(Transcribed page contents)
# # # # #

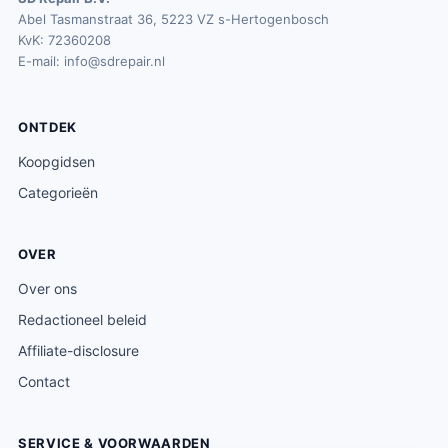
Abel Tasmanstraat 36, 5223 VZ s-Hertogenbosch
KvK: 72360208
E-mail:
info@sdrepair.nl
ONTDEK
Koopgidsen
Categorieën
OVER
Over ons
Redactioneel beleid
Affiliate-disclosure
Contact
SERVICE & VOORWAARDEN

# # # # #

PROBLEM STATEMENT
What you return must match, line for line, the data from the line containing "KvK: 72360208" to its end, both ends included.

OUTPUT OF THE EXERCISE
KvK: 72360208
E-mail:
info@sdrepair.nl
ONTDEK
Koopgidsen
Categorieën
OVER
Over ons
Redactioneel beleid
Affiliate-disclosure
Contact
SERVICE & VOORWAARDEN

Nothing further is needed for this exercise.